Most people automatically associate chia seeds with the Chia Pet fad that swept across the nation in the 1980s, but these tiny seeds actually pack a powerful punch and just might find their way onto the list of superfoods as they continue to grow in popularity.
Natural health enthusiasts have been adding chia seeds to cereal, smoothies, salads and baked goods for years now, but the majority of folks interested in natural ways to supply our bodies with the nutrients they need are just beginning to learn about their health benefits. Once one of the most important crops grown by the Aztecs and an important part of Mayan and Aztec diets, chia seeds were later banned by the Spanish government due to their use in indigenous religious rituals. Grown primarily in Southern Mexico and other Latin American countries, the seeds are now widely available and are quickly gaining ground on other foods that offer similar health benefits, such as flaxseeds.
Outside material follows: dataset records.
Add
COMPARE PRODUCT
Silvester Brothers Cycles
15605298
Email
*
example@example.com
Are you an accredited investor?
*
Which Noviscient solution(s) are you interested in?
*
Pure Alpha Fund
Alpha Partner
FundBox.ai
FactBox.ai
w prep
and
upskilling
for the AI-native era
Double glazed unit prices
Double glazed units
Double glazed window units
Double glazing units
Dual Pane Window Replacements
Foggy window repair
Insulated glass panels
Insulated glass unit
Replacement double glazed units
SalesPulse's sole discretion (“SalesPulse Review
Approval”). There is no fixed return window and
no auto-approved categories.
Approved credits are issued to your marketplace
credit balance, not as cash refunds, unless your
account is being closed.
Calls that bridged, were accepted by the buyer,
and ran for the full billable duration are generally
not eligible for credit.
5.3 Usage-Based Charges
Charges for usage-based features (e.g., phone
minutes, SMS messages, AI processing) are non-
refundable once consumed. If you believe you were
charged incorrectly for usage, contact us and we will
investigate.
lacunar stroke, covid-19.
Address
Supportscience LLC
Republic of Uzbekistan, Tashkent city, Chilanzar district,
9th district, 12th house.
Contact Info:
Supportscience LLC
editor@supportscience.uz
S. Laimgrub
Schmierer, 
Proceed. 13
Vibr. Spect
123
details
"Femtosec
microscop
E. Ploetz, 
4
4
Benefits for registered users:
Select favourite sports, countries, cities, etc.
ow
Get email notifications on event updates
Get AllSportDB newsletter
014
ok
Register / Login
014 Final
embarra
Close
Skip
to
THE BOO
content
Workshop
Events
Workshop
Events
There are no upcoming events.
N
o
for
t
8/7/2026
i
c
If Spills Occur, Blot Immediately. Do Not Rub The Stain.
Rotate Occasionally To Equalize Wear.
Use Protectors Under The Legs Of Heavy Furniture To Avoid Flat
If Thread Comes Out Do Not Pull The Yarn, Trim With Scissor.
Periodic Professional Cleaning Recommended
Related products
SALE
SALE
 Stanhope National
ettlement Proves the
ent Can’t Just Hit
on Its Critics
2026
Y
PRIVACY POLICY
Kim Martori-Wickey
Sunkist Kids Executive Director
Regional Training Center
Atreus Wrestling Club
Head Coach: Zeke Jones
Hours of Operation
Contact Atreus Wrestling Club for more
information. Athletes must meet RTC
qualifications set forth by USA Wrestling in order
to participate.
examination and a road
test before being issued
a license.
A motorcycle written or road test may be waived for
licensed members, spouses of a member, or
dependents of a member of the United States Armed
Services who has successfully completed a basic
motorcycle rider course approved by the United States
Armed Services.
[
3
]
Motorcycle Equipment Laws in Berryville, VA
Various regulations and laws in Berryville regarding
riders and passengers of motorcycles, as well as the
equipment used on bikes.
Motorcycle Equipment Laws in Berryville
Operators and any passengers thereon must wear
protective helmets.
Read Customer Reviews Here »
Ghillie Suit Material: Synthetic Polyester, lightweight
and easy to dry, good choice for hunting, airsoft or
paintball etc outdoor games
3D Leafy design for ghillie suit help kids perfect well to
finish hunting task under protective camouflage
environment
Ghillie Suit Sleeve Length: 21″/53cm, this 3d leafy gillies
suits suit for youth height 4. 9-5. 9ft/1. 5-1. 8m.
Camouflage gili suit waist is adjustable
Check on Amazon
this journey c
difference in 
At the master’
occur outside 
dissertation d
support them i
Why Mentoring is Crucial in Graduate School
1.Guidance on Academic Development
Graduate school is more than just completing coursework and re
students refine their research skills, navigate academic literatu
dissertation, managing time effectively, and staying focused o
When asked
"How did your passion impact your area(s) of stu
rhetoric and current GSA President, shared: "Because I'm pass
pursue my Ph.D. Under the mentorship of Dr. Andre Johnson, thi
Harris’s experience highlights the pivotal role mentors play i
Chia seeds were historically used to treat ailments like joint pain and inadequate saliva production, but it is now known that they are good sources of omega-3 fatty acids, antioxidants, fiber, magnesium, iron, calcium, phosphorous and niacin. New studies are also showing that chia seeds may be beneficial to diabetics due to their ability to slow the conversion of carbohydrates into simple sugars. Dieters can include chia seeds in their meals to feel full and stave off hunger, while athletes can benefit from their ability to absorb water and enhance hydration.
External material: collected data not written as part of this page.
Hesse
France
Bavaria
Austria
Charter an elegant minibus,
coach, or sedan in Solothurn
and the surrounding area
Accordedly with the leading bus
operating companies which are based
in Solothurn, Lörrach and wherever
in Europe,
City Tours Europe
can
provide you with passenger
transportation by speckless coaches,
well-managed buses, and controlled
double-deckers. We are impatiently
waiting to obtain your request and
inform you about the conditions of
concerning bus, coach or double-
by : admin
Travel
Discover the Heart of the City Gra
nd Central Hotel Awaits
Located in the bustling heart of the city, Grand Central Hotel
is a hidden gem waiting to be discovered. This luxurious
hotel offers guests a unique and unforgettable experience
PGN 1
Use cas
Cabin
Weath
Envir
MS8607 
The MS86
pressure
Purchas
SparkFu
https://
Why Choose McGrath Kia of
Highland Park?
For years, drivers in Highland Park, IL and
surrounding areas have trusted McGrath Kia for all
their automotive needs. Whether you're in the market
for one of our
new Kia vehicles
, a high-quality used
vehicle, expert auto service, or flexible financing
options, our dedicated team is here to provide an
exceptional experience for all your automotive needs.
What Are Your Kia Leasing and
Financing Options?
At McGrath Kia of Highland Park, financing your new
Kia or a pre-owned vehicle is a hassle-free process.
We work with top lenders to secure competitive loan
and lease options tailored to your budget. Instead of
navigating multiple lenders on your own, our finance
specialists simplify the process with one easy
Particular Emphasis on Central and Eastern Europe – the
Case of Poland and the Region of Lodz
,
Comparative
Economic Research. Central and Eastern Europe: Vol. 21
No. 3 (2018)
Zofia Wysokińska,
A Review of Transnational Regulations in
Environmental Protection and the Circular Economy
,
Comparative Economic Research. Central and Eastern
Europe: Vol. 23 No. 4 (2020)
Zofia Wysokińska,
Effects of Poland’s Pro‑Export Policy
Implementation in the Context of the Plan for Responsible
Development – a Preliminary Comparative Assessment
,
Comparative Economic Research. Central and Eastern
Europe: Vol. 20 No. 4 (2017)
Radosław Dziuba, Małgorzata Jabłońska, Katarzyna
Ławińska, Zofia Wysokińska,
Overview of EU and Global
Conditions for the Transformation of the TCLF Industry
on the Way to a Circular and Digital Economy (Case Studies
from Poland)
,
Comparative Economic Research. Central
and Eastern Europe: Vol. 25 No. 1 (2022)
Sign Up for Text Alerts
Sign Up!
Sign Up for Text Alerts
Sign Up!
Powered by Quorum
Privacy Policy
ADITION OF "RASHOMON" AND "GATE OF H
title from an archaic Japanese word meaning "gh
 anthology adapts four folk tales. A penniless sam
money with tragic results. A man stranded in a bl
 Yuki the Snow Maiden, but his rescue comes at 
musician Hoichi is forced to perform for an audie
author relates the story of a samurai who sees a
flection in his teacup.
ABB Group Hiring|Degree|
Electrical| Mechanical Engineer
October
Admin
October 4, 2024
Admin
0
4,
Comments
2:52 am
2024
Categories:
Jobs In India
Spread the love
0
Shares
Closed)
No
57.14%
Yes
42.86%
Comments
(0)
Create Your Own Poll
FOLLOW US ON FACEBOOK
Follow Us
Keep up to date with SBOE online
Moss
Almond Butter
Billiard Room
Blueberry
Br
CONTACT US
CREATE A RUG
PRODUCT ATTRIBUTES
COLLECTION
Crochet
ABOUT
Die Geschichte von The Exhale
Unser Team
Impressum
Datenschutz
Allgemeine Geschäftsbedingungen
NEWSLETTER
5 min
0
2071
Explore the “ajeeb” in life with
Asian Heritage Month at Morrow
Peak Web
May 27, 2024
While flaxseeds offer many of the same benefits of chia seeds and are more widely known, chia seeds actually have a couple of advantages over flaxseeds that make them a better option for many folks. First off, flaxseeds need to be ground into flaxseed meal in order to aid digestion; whereas, chia seeds are digestible without grinding. Additionally, chia seeds can be stored much longer than flaxseeds without going rancid, which make them a much more convenient option for use at home and on road trips.
You can purchase chia seeds at any health food store and some larger chain grocers, but the most affordable option is usually to purchase them in the bulk food section of your favorite store. You can easily store them in a glass jar or other container at home or in your RV, and can enjoy their nutty flavor in just about any snack or meal.